On a lighter note, here's a good parody of Horace's ode by my favorite Horatian translator, Franklin P. Adams (1881-1960), in which the Bandusian spring becomes a soda fountain:
Worthy of flowers and syrups sweet,
  O fountain of Bandusian onyx,
To-morrow shall a goatling's bleat
  Mix with the sizz of thy carbonics.

A kid whose budding horns portend
  A life of love and war -- but vainly!
For thee his sanguine life shall end --
  He'll spill his blood, to put it plainly.

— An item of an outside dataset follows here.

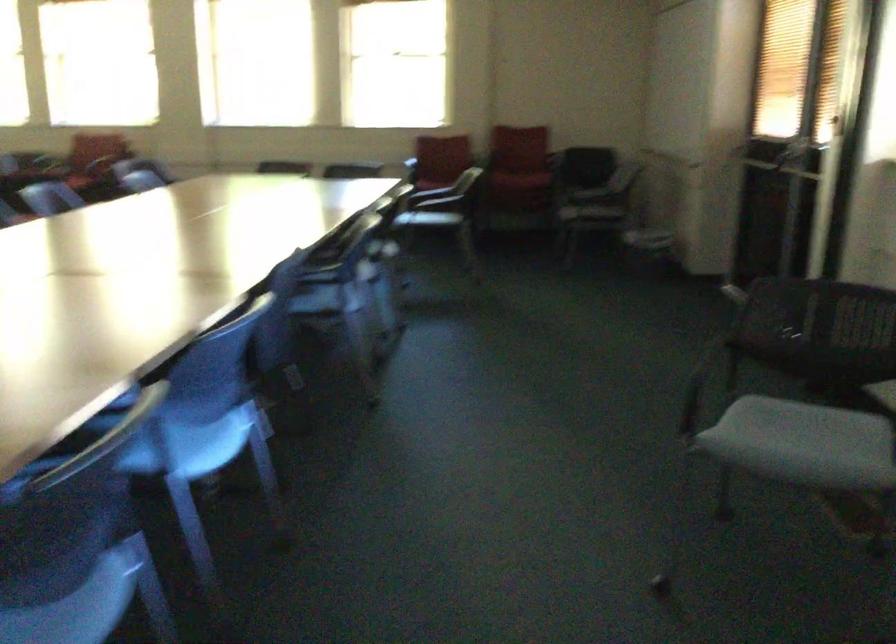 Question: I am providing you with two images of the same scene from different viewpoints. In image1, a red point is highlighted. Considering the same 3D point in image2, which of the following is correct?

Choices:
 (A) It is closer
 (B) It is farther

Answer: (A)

And never shalt thou feel the heat
  That blazes in the days of Sirius,
But men shall quaff thy soda sweet,
  And girls imbibe thy drinks delirious.

Fountain whose dulcet cool I sing,
  Be thou immortal by this Ode (a
Not wholly metricious thing),
  Bandusian fount of ice-cream soda!
In his learned travelogue Old Calabria (1915), British writer Norman Douglas (1868-1952) devoted an entire chapter to his search for the actual location of The Bandusian Fount.